Обсуждение: pg_wal/RECOVERYHISTORY file remains after archive recovery

Поиск
Список
Период
Сортировка

pg_wal/RECOVERYHISTORY file remains after archive recovery

От
Masahiko Sawada
Дата:
Hi,

When we do archive recovery from the database cluster of which
timeline ID is more than 2 pg_wal/RECOVERYHISTORY is remained even
after archive recovery completed.

The cause of this seems cbc55da556b that moved exitArchiveRecovery()
to before writeTimeLineHistory(). writeTimeLineHIstory() restores the
history file from archive directory and therefore creates
RECOVERYHISTORY file in pg_wal directory. We used to remove such
temporary file by exitArchiveRecovery() but with this commit the order
of calling these functions is reversed. Therefore we create
RECOVERYHISTORY file after exited from archive recovery mode and
remain it.

To fix it I think that we can remove RECOVERYHISTORY file before the
history file is archived in writeTimeLineHIstory(). The commit
cbc55da556b is intended to minimize the window between the moment the
file is written and the end-of-recovery record is generated. So I
think it's not good to put exitArchiveRecovery() after
writeTimeLineHIstory().

This issue seems to exist in all supported version as far as I read
the code, although I don't test all of them yet.
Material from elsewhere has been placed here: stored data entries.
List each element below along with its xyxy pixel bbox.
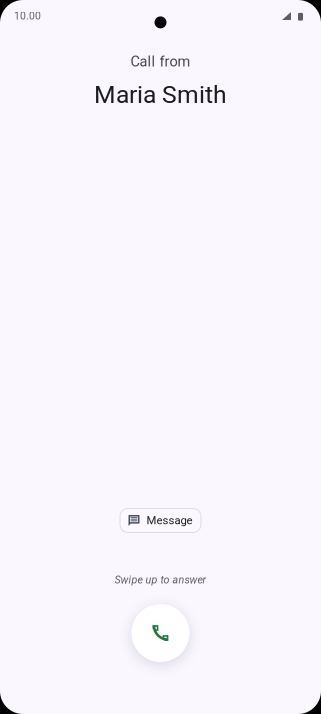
staticText: 10.00 xyxy=(14,10,41,22)
staticText: Message xyxy=(146,514,192,527)
button[interactable]: Answer call xyxy=(132,604,190,662)
staticText: Call from xyxy=(130,53,190,70)
staticText: Maria Smith xyxy=(94,80,227,109)
button[interactable]: Message xyxy=(120,508,201,532)
staticText: Swipe up to answer xyxy=(114,574,206,586)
I've attached the draft patch to fix this issue. Regression test might
be required. Feedback and suggestion are very welcome.

Regards,

--
Masahiko Sawada

Вложения

Re: pg_wal/RECOVERYHISTORY file remains after archive recovery

От
Fujii Masao
Дата:
On Thu, Sep 26, 2019 at 5:15 PM Masahiko Sawada <sawada.mshk@gmail.com> wrote:
>
> Hi,
>
> When we do archive recovery from the database cluster of which
> timeline ID is more than 2 pg_wal/RECOVERYHISTORY is remained even
> after archive recovery completed.
>
> The cause of this seems cbc55da556b that moved exitArchiveRecovery()
> to before writeTimeLineHistory(). writeTimeLineHIstory() restores the
> history file from archive directory and therefore creates
> RECOVERYHISTORY file in pg_wal directory. We used to remove such
> temporary file by exitArchiveRecovery() but with this commit the order
> of calling these functions is reversed. Therefore we create
> RECOVERYHISTORY file after exited from archive recovery mode and
> remain it.
>
> To fix it I think that we can remove RECOVERYHISTORY file before the
> history file is archived in writeTimeLineHIstory(). The commit
> cbc55da556b is intended to minimize the window between the moment the
> file is written and the end-of-recovery record is generated. So I
> think it's not good to put exitArchiveRecovery() after
> writeTimeLineHIstory().
>
> This issue seems to exist in all supported version as far as I read
> the code, although I don't test all of them yet.
>
> I've attached the draft patch to fix this issue. Regression test might
> be required. Feedback and suggestion are very welcome.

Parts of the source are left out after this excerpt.